A disabled teenager from Leeds is celebrating after being shortlisted for a national award for becoming a positive role model.
Nathan Popple, 14, has cerebral palsy and uses a special communication aid on his wheelchair to speak.
The teenager will attend a glittering awards ceremony tonight after being shortlisted for the National Diversity Award.
The campaigning teenager won praise for setting up a website to name and shame businesses in Leeds that aren’t wheelchair friendly.
The website also offers advice about facilities and accessibility to shops and entertainment venues around the city to help other wheelchair users.
Nathan, who lives in Adel, also successfully challenged Leeds City Council to review its viewing facilities for the disabled and their families at public events.
Proud mum Beryl Sanderson said: “We’re delighted that Nathan has made it this far.
“The work he has done is incredible and he really deserves this. “Nathan is absolutely beside himself and he is so happy.
“He’s really proud and he was saying he feels the work he is doing is making a difference to all disabled people.”
“He hopes that by being a finalist it will draw more attention to his campaign to help make Leeds more accessible for everyone.”
Nathan is one of three successful candidates who have been nominated for the accolade for the Positive Role Model for Age category after being selected from thousands of entries from across the country.
The awards, which aim to recognise and reward positive role models in the community, will be hosted by television celebrity Brian Dowling at Manchester’s Midland Hotel tonight.

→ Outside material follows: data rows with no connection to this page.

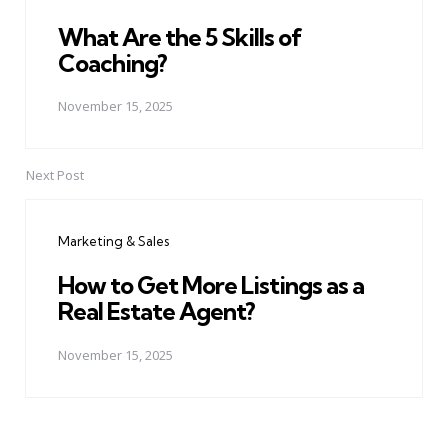
What Are the 5 Skills of
Coaching?
November 15, 2025
Next Post
Marketing & Sales
How to Get More Listings as a
Real Estate Agent?
November 15, 2025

Nathan’s family still face an agonizing wait to find out if they could be stripped of their £5.5m compensation to help pay for a lifetime of care after complications at his birth left him with severe disabilities.
A High Court judge last year ruled that Nathan’s catastrophic disabilities and cerebral palsy were caused by a “combination of failures” by medics to monitor his mother’s labour adequately.
Lawyers for the Birmingham Women’s Hospital NHS Foundation Trust are fighting to overturn the judge’s ruling.